→ **AIM OF THE EXERCISE**: Search the entries for the word "small" and copy each line that has it.

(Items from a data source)
# # # # #
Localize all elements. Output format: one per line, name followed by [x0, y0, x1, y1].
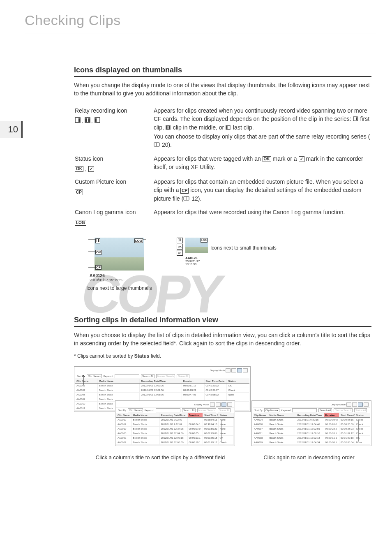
table-cell: 00:00:07:0	[188, 427, 203, 431]
section1-intro: When you change the display mode to one …	[74, 81, 371, 98]
narrow-search-button[interactable]: Narrow Search	[334, 408, 353, 412]
small-thumb-caption: Icons next to small thumbnails	[210, 245, 277, 251]
col-starttc[interactable]: Start Time Code	[203, 413, 219, 417]
page-title: Checking Clips	[25, 12, 121, 28]
view-large-icon[interactable]	[226, 368, 231, 372]
svg-rect-11	[168, 126, 170, 129]
col-status[interactable]: Status	[219, 413, 234, 417]
svg-rect-25	[180, 239, 180, 241]
col-medianame[interactable]: Media Name	[132, 413, 160, 417]
search-all-button[interactable]: Search All	[182, 408, 196, 412]
callout-arrow	[356, 419, 364, 444]
cp-ref: 12).	[190, 195, 201, 202]
status-all-button[interactable]: Status All	[354, 408, 367, 412]
view-list-icon[interactable]	[358, 402, 363, 407]
narrow-search-button[interactable]: Narrow Search	[197, 408, 216, 412]
table-cell: 2012/01/01 12:06:06	[140, 393, 182, 397]
table-cell: 00:42:26:17	[205, 388, 227, 392]
section2-footnote: * Clips cannot be sorted by Status field…	[74, 353, 371, 359]
table-row: Custom Picture icon CP Appears for clips…	[75, 176, 371, 205]
view-collapse-icon[interactable]	[364, 402, 369, 407]
table-row: AA0011Beach Shots2012/01/01 12:00:1000:0…	[253, 431, 370, 436]
status-all-button[interactable]: Status All	[177, 374, 189, 378]
table-header-row[interactable]: Clip Name Media Name Recording Date/Time…	[253, 413, 370, 418]
table-cell: Check	[227, 388, 249, 392]
col-recording-date[interactable]: Recording Date/Time	[140, 379, 182, 383]
narrow-search-button[interactable]: Narrow Search	[156, 374, 175, 378]
table-row: AA0007Beach Shots2012/01/01 12:02:5600:0…	[75, 388, 249, 393]
table-cell: 00:02:05:06	[203, 431, 219, 435]
callout-arrow	[220, 419, 228, 444]
view-medium-icon[interactable]	[352, 402, 357, 407]
col-duration-sorted[interactable]: Duration	[188, 413, 203, 417]
col-starttc[interactable]: Start Time Code	[339, 413, 355, 417]
table-cell: 00:00:18:1	[324, 431, 340, 435]
table-cell: 00:00:20:0	[324, 422, 340, 426]
table-cell: 00:00:08:1	[324, 440, 340, 444]
view-large-icon[interactable]	[210, 402, 215, 407]
view-list-icon[interactable]	[237, 368, 242, 372]
log-desc: Appears for clips that were recorded usi…	[154, 209, 345, 215]
table-cell: 2012/01/01 12:04:46	[296, 422, 324, 426]
col-medianame[interactable]: Media Name	[98, 379, 140, 383]
log-label: Canon Log gamma icon	[75, 208, 149, 216]
view-collapse-icon[interactable]	[243, 368, 248, 372]
col-status[interactable]: Status	[355, 413, 371, 417]
col-recording-date[interactable]: Recording Date/Time	[296, 413, 324, 417]
table-header-row[interactable]: Clip Name Media Name Recording Date/Time…	[75, 379, 249, 384]
table-cell: 00:00:51:15	[182, 384, 205, 388]
section-heading-icons: Icons displayed on thumbnails	[74, 66, 371, 77]
table-cell: 2012/01/01 12:00:18	[160, 436, 188, 440]
keyword-input[interactable]	[292, 408, 317, 412]
search-all-button[interactable]: Search All	[318, 408, 332, 412]
table-cell: None	[227, 393, 249, 397]
col-recording-date[interactable]: Recording Date/Time	[160, 413, 188, 417]
table-cell: AA0007	[75, 388, 98, 392]
section2-intro: When you choose to display the list of c…	[74, 331, 371, 348]
table-cell: Beach Shots	[268, 440, 296, 444]
keyword-input[interactable]	[156, 408, 180, 412]
col-starttc[interactable]: Start Time Code	[205, 379, 227, 383]
col-status[interactable]: Status	[227, 379, 249, 383]
sortby-select[interactable]: Clip Name ▾	[264, 408, 279, 412]
col-clipname[interactable]: Clip Name	[116, 413, 132, 417]
col-duration-sorted-desc[interactable]: Duration	[324, 413, 340, 417]
table-cell: 2012/01/01 12:02:18	[296, 436, 324, 440]
table-cell: Beach Shots	[98, 393, 140, 397]
col-medianame[interactable]: Media Name	[268, 413, 296, 417]
view-medium-icon[interactable]	[231, 368, 236, 372]
view-large-icon[interactable]	[346, 402, 351, 407]
relay-first-icon	[75, 117, 81, 125]
search-all-button[interactable]: Search All	[141, 374, 154, 378]
table-cell: Beach Shots	[268, 431, 296, 435]
caption-sort-by-field: Click a column's title to sort the clips…	[74, 454, 247, 460]
col-clipname[interactable]: Clip Name	[253, 413, 268, 417]
table-cell: Beach Shots	[132, 422, 160, 426]
small-thumb-date1: 2010/01/17	[185, 260, 208, 263]
view-list-icon[interactable]	[221, 402, 226, 407]
table-cell: Beach Shots	[132, 440, 160, 444]
col-duration[interactable]: Duration	[182, 379, 205, 383]
display-mode-label: Display Mode	[210, 369, 225, 372]
table-row: AA0008Beach Shots2012/01/01 12:06:0600:0…	[75, 393, 249, 397]
large-thumbnail-example: LOG OK CP AA0126 2010/01/17 19:19:59 Ico…	[74, 238, 164, 291]
keyword-input[interactable]	[115, 374, 139, 378]
table-cell: 00:01:56:22	[203, 427, 219, 431]
table-cell: 2012/01/01 9:32:09	[160, 422, 188, 426]
table-cell: AA0034	[253, 418, 268, 422]
svg-rect-8	[356, 118, 357, 120]
relay-last-icon	[95, 117, 100, 125]
page-number: 10	[0, 121, 23, 138]
table-cell: 2012/01/01 12:04:06	[160, 431, 188, 435]
table-row: AA0019Beach Shots2012/01/01 9:32:0900:00…	[116, 422, 234, 427]
table-cell: 00:01:05:17	[203, 440, 219, 444]
sortby-select[interactable]: Clip Name ▾	[128, 408, 143, 412]
view-medium-icon[interactable]	[216, 402, 221, 407]
table-cell: Beach Shots	[132, 431, 160, 435]
table-cell: 00:38:04:18	[203, 422, 219, 426]
table-header-row[interactable]: Clip Name Media Name Recording Date/Time…	[116, 413, 234, 418]
ok-mark-icon: OK	[75, 166, 83, 172]
status-all-button[interactable]: Status All	[218, 408, 231, 412]
view-collapse-icon[interactable]	[227, 402, 232, 407]
keyword-label: Keyword	[145, 409, 154, 412]
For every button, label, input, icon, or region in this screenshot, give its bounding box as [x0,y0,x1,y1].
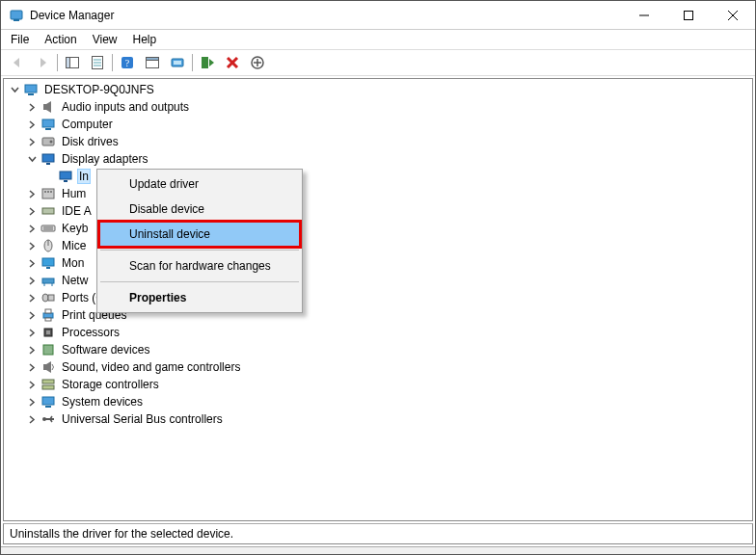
# # # # #
→ **EXPECTED ANSWER**:
small-thumb-caption: Icons next to small thumbnails	[210, 245, 277, 251]
small-thumb-date1: 2010/01/17	[185, 260, 208, 263]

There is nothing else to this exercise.